The National Leadership Academies might not have handed them internships or college acceptances, but both Shupe and Gonzalez have gone on to pursue their professional dreams and succeed in their postsecondary education.

Now a junior at East Tennessee State University, Shupe is studying Radiologic Science. She’s exploring her passion for medicine, a passion that the conference helped to solidify. After graduating, Shupe will become an X-ray technician and her work will help save and enhance lives.

As for Gonzalez, he is now at the University of Texas at Austin. He’s interned for companies like Microsoft and Google (which, for the record, were unaware of the National Leadership Academies). Gonzalez also volunteers for Genesys Works, an organization that matches low-income high schoolers, just like he once was, with free, legitimate internships that could potentially boost their college applications.

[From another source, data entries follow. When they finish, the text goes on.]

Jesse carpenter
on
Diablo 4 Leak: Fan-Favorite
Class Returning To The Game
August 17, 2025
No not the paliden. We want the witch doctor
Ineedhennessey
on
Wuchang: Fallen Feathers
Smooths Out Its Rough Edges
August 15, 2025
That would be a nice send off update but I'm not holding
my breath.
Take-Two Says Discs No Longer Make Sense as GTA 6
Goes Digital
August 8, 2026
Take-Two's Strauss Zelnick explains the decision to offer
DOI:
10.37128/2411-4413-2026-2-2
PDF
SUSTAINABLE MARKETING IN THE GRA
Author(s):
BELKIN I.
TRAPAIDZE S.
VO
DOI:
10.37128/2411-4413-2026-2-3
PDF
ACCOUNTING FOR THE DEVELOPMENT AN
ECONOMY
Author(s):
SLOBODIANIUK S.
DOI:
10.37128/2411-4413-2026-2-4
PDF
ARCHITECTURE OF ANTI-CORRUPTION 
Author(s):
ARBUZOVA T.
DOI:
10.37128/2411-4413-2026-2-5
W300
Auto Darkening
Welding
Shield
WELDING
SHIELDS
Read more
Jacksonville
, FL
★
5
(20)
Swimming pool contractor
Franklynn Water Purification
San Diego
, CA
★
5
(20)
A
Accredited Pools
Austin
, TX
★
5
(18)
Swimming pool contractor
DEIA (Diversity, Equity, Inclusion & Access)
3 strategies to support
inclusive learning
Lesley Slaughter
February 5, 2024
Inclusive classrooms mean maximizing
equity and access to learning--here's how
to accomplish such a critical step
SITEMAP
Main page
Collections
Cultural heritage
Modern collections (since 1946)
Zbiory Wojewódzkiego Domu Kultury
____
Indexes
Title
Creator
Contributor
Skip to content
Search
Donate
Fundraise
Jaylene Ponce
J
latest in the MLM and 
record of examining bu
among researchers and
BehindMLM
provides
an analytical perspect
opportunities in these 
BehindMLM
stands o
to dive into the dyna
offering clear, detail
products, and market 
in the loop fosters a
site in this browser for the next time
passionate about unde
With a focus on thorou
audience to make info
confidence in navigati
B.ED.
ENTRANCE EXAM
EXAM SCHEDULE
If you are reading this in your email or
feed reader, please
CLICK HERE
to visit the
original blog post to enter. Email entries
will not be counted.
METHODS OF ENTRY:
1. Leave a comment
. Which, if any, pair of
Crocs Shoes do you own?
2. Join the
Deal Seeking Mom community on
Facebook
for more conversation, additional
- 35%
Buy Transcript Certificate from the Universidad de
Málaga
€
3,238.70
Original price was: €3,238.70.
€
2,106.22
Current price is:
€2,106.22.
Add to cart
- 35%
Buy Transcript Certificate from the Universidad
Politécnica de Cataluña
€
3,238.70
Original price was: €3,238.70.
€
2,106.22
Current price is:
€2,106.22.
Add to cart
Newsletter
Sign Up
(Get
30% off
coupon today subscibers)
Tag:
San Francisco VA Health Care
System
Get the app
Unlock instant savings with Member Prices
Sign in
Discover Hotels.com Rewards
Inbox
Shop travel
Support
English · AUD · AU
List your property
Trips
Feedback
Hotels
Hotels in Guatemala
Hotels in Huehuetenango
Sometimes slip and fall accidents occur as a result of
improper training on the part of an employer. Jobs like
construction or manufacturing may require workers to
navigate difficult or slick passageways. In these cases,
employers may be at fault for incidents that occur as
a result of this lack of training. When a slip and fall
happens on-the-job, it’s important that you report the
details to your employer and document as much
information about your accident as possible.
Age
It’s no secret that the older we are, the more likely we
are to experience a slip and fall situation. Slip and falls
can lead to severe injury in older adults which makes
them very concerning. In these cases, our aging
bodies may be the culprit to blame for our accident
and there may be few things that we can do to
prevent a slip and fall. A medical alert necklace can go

Summer conferences and workshops like those provided by the National Academies can be beneficial, but they won’t fulfill every high schooler’s desires. If you attend a congress, you’ll walk away with new like-minded friends, unforgettable memories and some inspiration from incredibly distinguished speakers, but perhaps not a seat in the school of your dreams. However, like Shupe, Gonzalez and thousands of other nominees, you have the potential to reach success in your desired fields, regardless of whether or not you attend this “prestigious” high school program.